The contestants are Muntu, former MP Patrick Amuriat, youth activist Byamugisha Moses and Dan Matsiko.
Muntu says while some call him a mole, he remains among those who have insisted that retaining Article 102(b) is grounded in the desire to secure a smooth and stable transition of power.
“General Museveni would be best advised to avoid such embarrassment and disgrace,” Muntu said, citing the fall of Zimbabwe strongman, Robert Mugabe.
Denies being a mole
“I have heard some people spread rumours that I am an NRM mole in FDC.I am a founding member of FDC. In fact, I was one of the people that got the party registered. Once we had done this, we went around recruiting people. It was us that insisted on having Dr. Besigye as our presidential candidate in 2001. When people say I am an NRM mole, what extactly do they mean?”
Muntu says he has stood for party presidency thrice now and for the position of flag-bearer. “Each time I lost in the past, I not only accepted defeat, but convinced my fatigued supporters to put the party interests ahead of any personal interests and support the victor.”
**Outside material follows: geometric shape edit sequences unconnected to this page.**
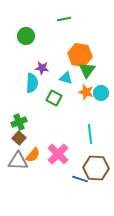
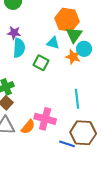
purple star: (42, 68) -> (14, 33), moved
cyan circle: (101, 93) -> (84, 49), moved
pink cross: (58, 154) -> (45, 119), turned -30
orange semicircle: (33, 155) -> (28, 127), moved

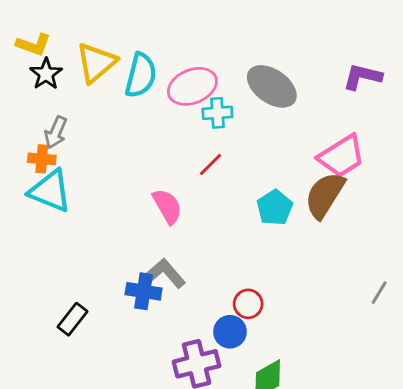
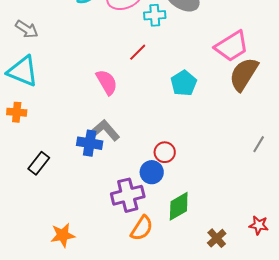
cyan cross: (217, 113) -> (155, 15), moved
gray arrow: (56, 132) -> (27, 29), turned -80
orange cross: (42, 159) -> (17, 112), moved
brown semicircle: (325, 195) -> (244, 74), moved

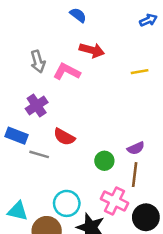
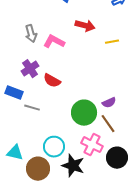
red arrow: (92, 50) -> (85, 26), moved
red semicircle: (64, 137) -> (52, 81), moved
green circle: (104, 161) -> (84, 113), size x1.6
brown line: (135, 175) -> (108, 124), turned -42

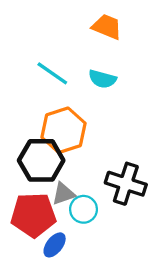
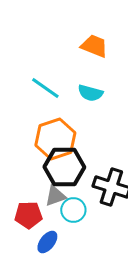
black hexagon: (41, 160) -> (64, 167), moved
red pentagon: (33, 215) -> (28, 215), size x0.7

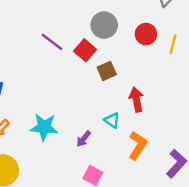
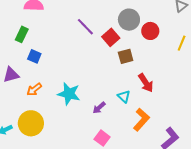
red circle: (146, 34) -> (150, 31), moved
red arrow: (136, 100) -> (146, 83), turned 150

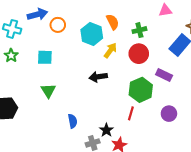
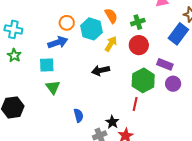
blue arrow: (37, 14) -> (58, 42), moved
orange circle: (58, 25) -> (67, 23), moved
cyan square: (45, 57) -> (47, 65), moved
purple circle: (169, 114) -> (173, 84), moved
Muntu noted that if his objective was to destabilise the party, wouldn’t the logical thing be to claim the elections were rigged and cause divisions and mayhem?
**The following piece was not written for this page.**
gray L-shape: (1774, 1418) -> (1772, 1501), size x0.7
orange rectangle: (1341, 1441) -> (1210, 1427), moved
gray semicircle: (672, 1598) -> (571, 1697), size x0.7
Instead, he has consistently sought to bring the party together and ensure that everyone can say what they believe without fear or intimidation.
“When people say that I am an NRM mole, what exactly do they mean? When I won the party presidency in 2012, there were some who urged me to stamp my authority by ignoring other opinions and only promoting my views. People kept saying, ‘It’s your turn and your agenda, ignore the rest’.”
He added: “But I insisted on inclusion and ensuring that all voices were heard. We sat in meetings and resolved matters democratically. When the majority held a view that was different from mine, I supported the meeting’s resolutions and made sure the resources of the party were deployed to implement them. When people say that I am an NRM mole, what exactly do they mean?”
Ironically, Muntu said, the same people accusing him of weak leadership would have been accusing him of favouritism and selfishness if he had shut down dissenting voices.
“How can I be accused of weakening the party by allowing those with dissenting views to thrive? How does a mole keep a party united even when some would want to see a clear split? When people say that I am an NRM Mole, what exactly do they mean?”
He said in this election, the choice for delegates has never been starker. “We must choose between having a party that will only listen to one line of thinking and completely ignore any other voices or a party in which the president listens to all views and uses different ideas to complement each other and achieve a common good.”
Muntu believes that democracy isn’t just about the majority having their way, but also about the minority having their say.
“All voices should matter. And if we listen to each other a little more, if we only paused long enough to hear what others are saying, we would realize that we are all on the same side. That we may speak different languages, but we are saying the same thing. That is who we are as a party and as a people.”